Arab League calls emergency talks over Syrian crisis
Foreign ministers from the Arab League are due to meet in the Saudi city of Jeddah for talks over Syrian crisis.
The ministers are expected to discuss a new envoy to Syria to replace Kofi Annan, who resigned earlier this month.
The US Secretary of State Hillary Clinton has said the US and Turkey are working together on detailed plans to support the Syrian opposition.
Fighting has continued in the Syrian capital, Damascus, and the second city of Aleppo.
Speaking on a visit to Istanbul, Hillary Clinton said both the US and Turkey were making preparations to respond to the possible collapse of President Bashar al-Assad’s government, the use of chemical weapons and increases in the number of cross-border refugees.
Kofi Annan resigned from his position as UN-Arab League envoy to Syria earlier this month, after his proposed six-point peace plan failed to come into effect and violence escalated.
On the agenda for foreign ministers attending Sunday’s emergency meeting in Jeddah will be Kofi Annan’s replacement – tipped by diplomats to be the veteran Algerian diplomat Lakhdar Brahimi.
At the table will be envoys from Saudi Arabia and Qatar – leading backers of the rebels in Syria.
The mandate of the United Nations observer mission in Syria – which now comprises some 150 observers – is due to run out in a week’s time.
But UN Secretary-General Ban Ki-moon says there still need to be people on the ground to make impartial assessments of the military situation.
The Security Council will discuss the issue on Thursday, but there is little consensus on the council, with Syrian ally Russia calling for an extension and the US skeptical about prolonging the mission.
Instead, the US is taking steps outside the structures of the UN to support Syrian opposition groups, such as the setting up of the working group with Turkey announced by Hillary Clinton in her meeting with her Turkish counterpart Ahmet Davutoglu on Saturday.
“Our number-one goal is to hasten the end of the bloodshed and the Assad regime,” she said.
“Our intelligence services, our military have very important responsibilities and roles to play so we are going to be setting up a working group to do exactly that.”
A “range of contingencies” was discussed, including the possible use of chemical weapons by the Assad government, Hillary Clinton added.
Meanwhile, inside Syria fighting is continuing.

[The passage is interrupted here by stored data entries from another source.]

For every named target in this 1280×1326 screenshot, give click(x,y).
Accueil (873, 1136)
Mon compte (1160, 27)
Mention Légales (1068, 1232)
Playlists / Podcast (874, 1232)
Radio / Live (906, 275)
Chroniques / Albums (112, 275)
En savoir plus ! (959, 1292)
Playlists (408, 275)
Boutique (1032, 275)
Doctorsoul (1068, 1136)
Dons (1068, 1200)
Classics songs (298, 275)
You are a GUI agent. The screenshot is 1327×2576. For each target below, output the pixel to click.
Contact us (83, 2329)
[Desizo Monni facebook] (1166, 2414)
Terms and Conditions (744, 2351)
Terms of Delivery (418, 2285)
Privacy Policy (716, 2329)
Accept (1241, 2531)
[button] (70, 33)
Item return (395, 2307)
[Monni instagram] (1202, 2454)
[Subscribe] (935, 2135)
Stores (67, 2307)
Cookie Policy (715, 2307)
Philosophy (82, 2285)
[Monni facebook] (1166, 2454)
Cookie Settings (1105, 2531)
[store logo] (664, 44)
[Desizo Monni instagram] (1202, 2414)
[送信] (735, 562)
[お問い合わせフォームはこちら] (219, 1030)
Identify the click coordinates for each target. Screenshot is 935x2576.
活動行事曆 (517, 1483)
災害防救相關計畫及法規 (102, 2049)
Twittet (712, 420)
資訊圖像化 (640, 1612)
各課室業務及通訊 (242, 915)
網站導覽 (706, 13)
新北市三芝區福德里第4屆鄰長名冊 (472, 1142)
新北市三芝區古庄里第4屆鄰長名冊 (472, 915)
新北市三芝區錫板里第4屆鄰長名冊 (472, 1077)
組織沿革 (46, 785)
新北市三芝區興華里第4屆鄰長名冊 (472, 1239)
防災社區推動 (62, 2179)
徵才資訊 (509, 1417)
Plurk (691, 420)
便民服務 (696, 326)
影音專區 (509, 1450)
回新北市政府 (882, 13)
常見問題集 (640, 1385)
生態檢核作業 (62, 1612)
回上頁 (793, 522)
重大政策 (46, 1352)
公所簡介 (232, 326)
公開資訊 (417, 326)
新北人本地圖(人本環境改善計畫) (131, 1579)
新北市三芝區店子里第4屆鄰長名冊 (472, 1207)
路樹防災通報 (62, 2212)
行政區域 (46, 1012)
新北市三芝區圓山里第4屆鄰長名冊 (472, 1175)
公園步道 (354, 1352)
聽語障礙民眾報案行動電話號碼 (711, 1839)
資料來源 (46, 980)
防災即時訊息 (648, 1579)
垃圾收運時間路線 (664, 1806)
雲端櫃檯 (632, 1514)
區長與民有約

Syrian state TV said authorities were hunting “terrorists” who had set off a bomb in Marjeh, an exclusive district of Damascus near the central bank, and who were “shooting at random to spark panic among citizens”.
At about the same time, another blast went off near Tishrin Stadium close by, reported state news agency Sana.
Hours later, Sana reported that a bus had been attacked in a Damascus suburb, said AP news agency, with six passengers from the central province of Hama killed. It blamed the attack on the “terrorists”.
Violence erupted again between the rebel Free Syrian Army (FSA) and government forces in the country’s largest city, Aleppo.
Activists said the army pounded areas south-west of Salah al-Din, from which the rebels retreated on Thursday.
Reports from Syria are difficult to confirm because of restrictions on reporters working there.